The DVs data of both models exhibited a normal distribution (p = 0.200) [1] [4]. They were continuous as they were quantitative and didn’t face any limitations, such as the IVs ELUMO, ν_C_=O and d_CN [4]. The DVs data originated from different 5-Arylidene Rhodanine compounds that were independent. In Models 3 and 4, ELUMO and ν_C_=O displayed non-zero variances, while d_CN presented zero variance. Model 3 indicated VIFs of 1.134, and Model 4 had VIFs of 1.077, 1.659, and 1.63, all below 10, suggesting no multicollinearity [1] [11]. Figure 5 shows Model 3’s Loess line deviating significantly from zero. Figure 6 depicts Model 4’s deviation. The condition for overall linearity wasn’t met [13]. The sample sizes for the two models were insufficient, with 13 compounds instead of the required 74 or 107 as outlined by Equations (1) [3] and (2) [4].

Figure 7. Assessment of Model 3 residuals for normal distribution.

Figure 8. Assessment of Model 4 residuals for normal distribution.

The Breusch-Pagan distribution tests showed no significant results, with a Fisher coefficient of F = 1.049 (p = 0.418) for Model 3 and F = 0.284 (p = 0.836) for Model 4. Neither model met the assumption of residuals’ homoscedasticity [4] [12]. Figure 7, related to Model 3, demonstrates the non-alignment of the points on the P-P graph with the diagonal.
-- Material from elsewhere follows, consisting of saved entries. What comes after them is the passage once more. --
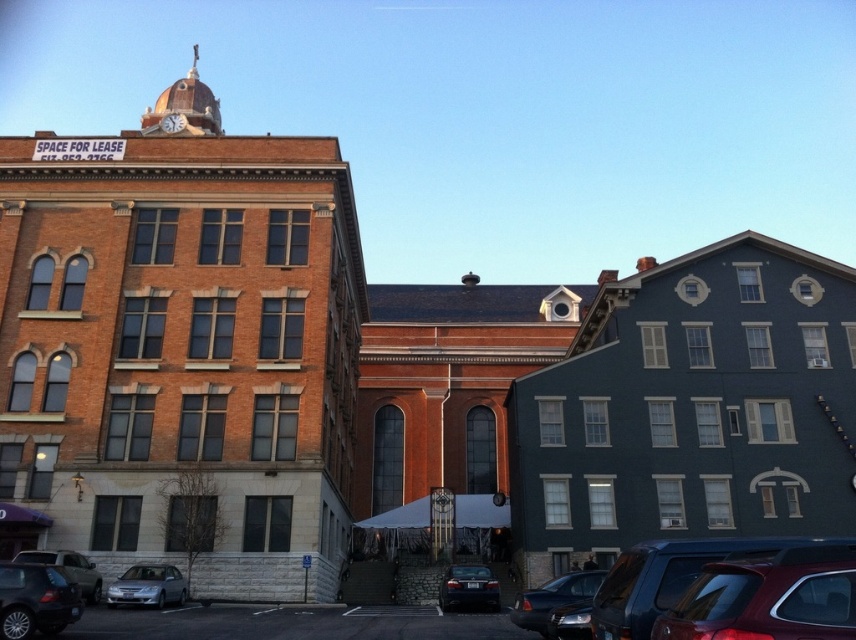 You are a delivery person needing to park your delivery van between the matte black car at lower left and the shiny black sedan at center. The van requires a space of 6 meters in length. Can you fit your van between them?

The matte black car at lower left is larger in size than the shiny black sedan at center, but the exact distance between them is not provided. Without knowing the actual space between the two cars, it is impossible to determine if the van can fit.

You are a delivery driver who needs to park your vehicle between the two buildings. Given that you have a matte black car at lower left and a shiny black sedan at lower right, which one is closer to the building on the left?

The matte black car at lower left is closer to the building on the left because it is positioned to the left of the shiny black sedan at lower right, which is further away from the left building. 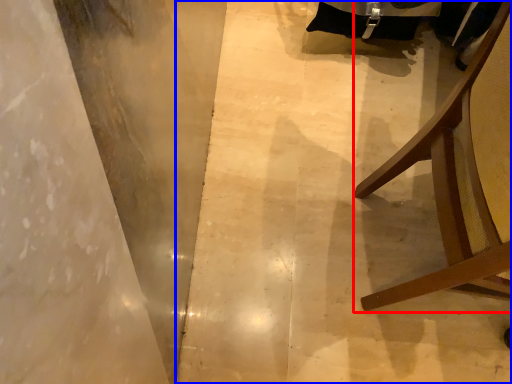 Question: Among these objects, which one is nearest to the camera, furniture (highlighted by a red box) or concrete (highlighted by a blue box)?

Choices:
 (A) furniture
 (B) concrete

Answer: (A) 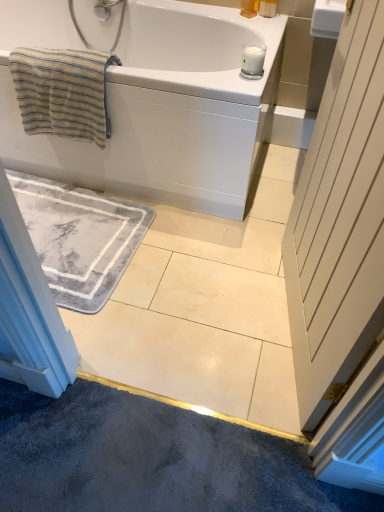 Question: Considering the relative sizes of beige striped towel at upper left and matte yellow soap at upper center, the second toiletry viewed from the right, in the image provided, is beige striped towel at upper left thinner than matte yellow soap at upper center, the second toiletry viewed from the right,?

Choices:
 (A) no
 (B) yes

Answer: (A)

Question: Does beige striped towel at upper left contain matte yellow soap at upper center, acting as the first toiletry starting from the left?

Choices:
 (A) no
 (B) yes

Answer: (A)

Question: Is beige striped towel at upper left with matte yellow soap at upper center, the second toiletry viewed from the right?

Choices:
 (A) no
 (B) yes

Answer: (A)

Question: From a real-world perspective, is beige striped towel at upper left physically above matte yellow soap at upper center, the second toiletry viewed from the right?

Choices:
 (A) no
 (B) yes

Answer: (A)

Question: From the image's perspective, does beige striped towel at upper left appear lower than matte yellow soap at upper center, acting as the first toiletry starting from the left?

Choices:
 (A) no
 (B) yes

Answer: (B)

Question: Is beige striped towel at upper left aimed at matte yellow soap at upper center, acting as the first toiletry starting from the left?

Choices:
 (A) no
 (B) yes

Answer: (A)

Question: Does matte yellow soap at upper center, the second toiletry viewed from the right, lie in front of white wooden door at right?

Choices:
 (A) no
 (B) yes

Answer: (A)

Question: Can you confirm if matte yellow soap at upper center, the second toiletry viewed from the right, is taller than white wooden door at right?

Choices:
 (A) no
 (B) yes

Answer: (A)

Question: Considering the relative sizes of matte yellow soap at upper center, the second toiletry viewed from the right, and white wooden door at right in the image provided, is matte yellow soap at upper center, the second toiletry viewed from the right, shorter than white wooden door at right?

Choices:
 (A) no
 (B) yes

Answer: (B)

Question: Does matte yellow soap at upper center, acting as the first toiletry starting from the left, appear on the right side of white wooden door at right?

Choices:
 (A) yes
 (B) no

Answer: (B)

Question: Does matte yellow soap at upper center, the second toiletry viewed from the right, contain white wooden door at right?

Choices:
 (A) no
 (B) yes

Answer: (A)

Question: Is matte yellow soap at upper center, acting as the first toiletry starting from the left, further to the viewer compared to white wooden door at right?

Choices:
 (A) yes
 (B) no

Answer: (A)

Question: Is beige striped towel at upper left directly adjacent to matte plastic soap at upper right, the second toiletry in the left-to-right sequence?

Choices:
 (A) no
 (B) yes

Answer: (A)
Similarly, Figure 8, associated with Model 4, shows the same pattern. Consequently, under these conditions, the errors for DV ActMDA and ActNCI weren’t normally distributed [4] [9]. According to [1] [9], the Durban-Watson D. suggested positive autocorrelation (ActMDA: 1.184; ActNCI: 0.997). The residues for models 3 and 4 weren’t independent. A summary of the results can be found in Table 2.
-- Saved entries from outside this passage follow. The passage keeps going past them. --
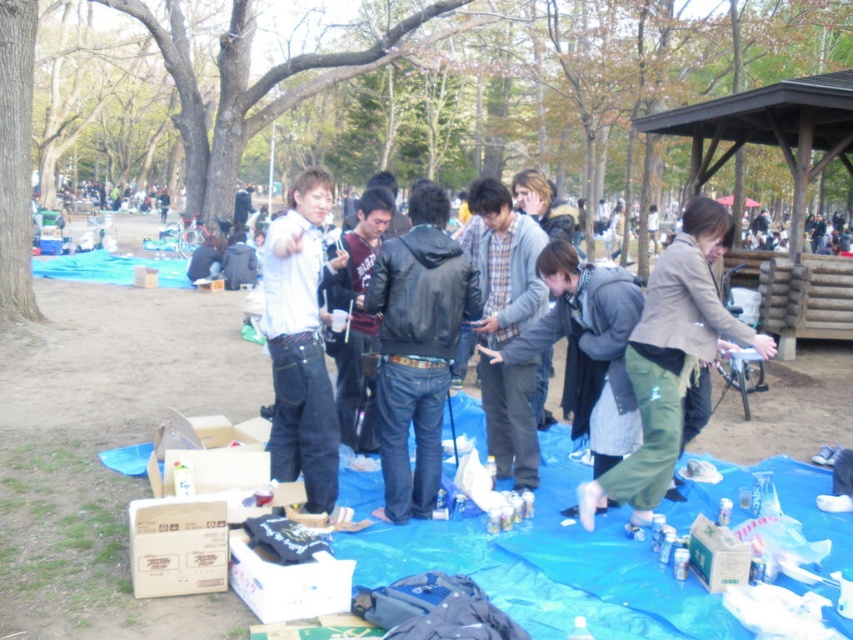 You are a person who wants to place a new item on the blue tarp in the park. You have a matte brown jacket that you want to place at the center of the tarp. However, there is already an object at point (670, 360). What object is currently occupying that spot?

The point (670, 360) on the blue tarp has a matte brown jacket at center located there.

You are standing at the edge of the blue tarp and want to place a new item exactly at the center of the tarp. The black leather jacket at center is currently occupying the center point. Can you determine if the jacket is exactly at the center of the tarp based on its coordinates?

The black leather jacket at center is located at coordinates point (416, 348), which are very close to the center point of the tarp. Since the coordinates are nearly 0.5 in both x and y axes, it can be considered that the jacket is approximately at the center of the tarp. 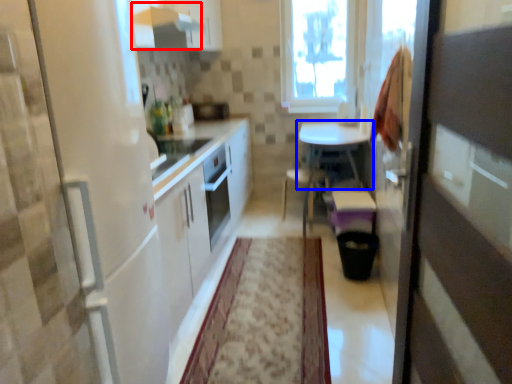 Question: Which object appears farthest to the camera in this image, exhaust hood (highlighted by a red box) or table (highlighted by a blue box)?

Choices:
 (A) exhaust hood
 (B) table

Answer: (B)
Table 2. Analysis results: compliance summary for Models 3 and 4.

	Model 3		Model 4
	Violated Premises	Respected Premises	Violated Premises	Respected Premises
Data homogeneity		Data Homogeneity		Data Homogeneity
DV		DV continuity DV normality DV independence		DV ActMDA continuity DV ActMDA normality DV ActMDA independence
IV	Non-zero variance	IV continuity Absence of Multicollinearity	Non-zero variance	IV continuity Absence of Multicollinearity
Linear Relationship	Overall linearity		Overall linearity
Sample	Sample size		Sample size
Residues’ characteristics	Residues’ homoscedasticity Normality of Residuals Distribution Residues’ independence		Residues’ homoscedasticity Normality of Residuals Distribution Residues independence

Models 3 and 4 met data homogeneity criteria, ensuring continuity and avoiding multicollinearity of the IVs. However, they fall to respect non-zero variances, linearity, adequate sample size, homoscedasticity, normal distribution, or independence of residual requirements. Their effectiveness is linked to their ability to accurately predict the antiproliferative activity of 5-Arylidene Rhodanine molecules. Compliance with certain assumptions underlying MLR predisposes them.
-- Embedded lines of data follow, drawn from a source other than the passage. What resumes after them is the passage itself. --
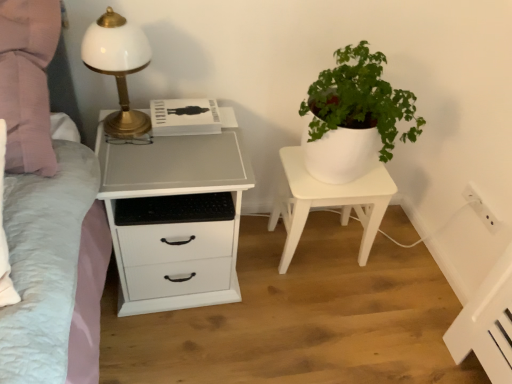 This screenshot has height=384, width=512. What are the coordinates of `free space above white matte chest of drawers at left (from a real-world perspective)` in the screenshot? It's located at (176, 149). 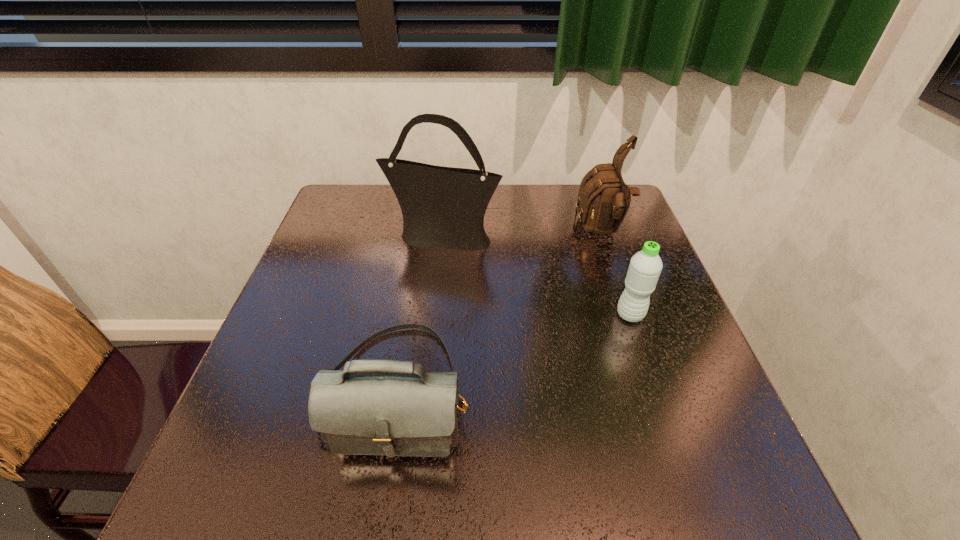 The width and height of the screenshot is (960, 540). Find the location of `the tallest shoulder bag`. the tallest shoulder bag is located at coordinates (442, 207).

The image size is (960, 540). I want to click on the second shortest shoulder bag, so click(603, 200).

At what (x,y) coordinates should I click in order to perform the action: click on the second tallest object. Please return your answer as a coordinate pair (x, y). The width and height of the screenshot is (960, 540). Looking at the image, I should click on (603, 200).

Locate an element on the screen. water bottle is located at coordinates (645, 267).

I want to click on the shortest shoulder bag, so click(x=373, y=407).

You are a GUI agent. You are given a task and a screenshot of the screen. Output one action in this format:
    pyautogui.click(x=<x>, y=<y>)
    Task: Click on the nearest object
    Image resolution: width=960 pixels, height=540 pixels.
    Given the screenshot: What is the action you would take?
    pyautogui.click(x=373, y=407)

This screenshot has width=960, height=540. In order to click on vacant region located on the front of the tallest object in this screenshot , I will do `click(435, 305)`.

I want to click on vacant area located 0.100m on the front-facing side of the third shortest object, so click(540, 232).

The image size is (960, 540). What are the coordinates of `free space located 0.320m on the front-facing side of the third shortest object` in the screenshot? It's located at (461, 232).

This screenshot has height=540, width=960. I want to click on vacant space located on the front-facing side of the third shortest object, so click(x=493, y=232).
As noted by references [1] and [4], the normal distribution and independence of DV data in both models enable precise estimation of molecular activities, enhancing consistency between dependent and independent variables. Continuity in IVs ELUMO, ν_C_=O, and d_CN achieves similar outcomes. The absence of multicollinearity simplifies models 3 and 4 [18]. However, predicting the antiproliferative effects of 5-Arylidene Rhodanines remains challenging due to certain premise violations.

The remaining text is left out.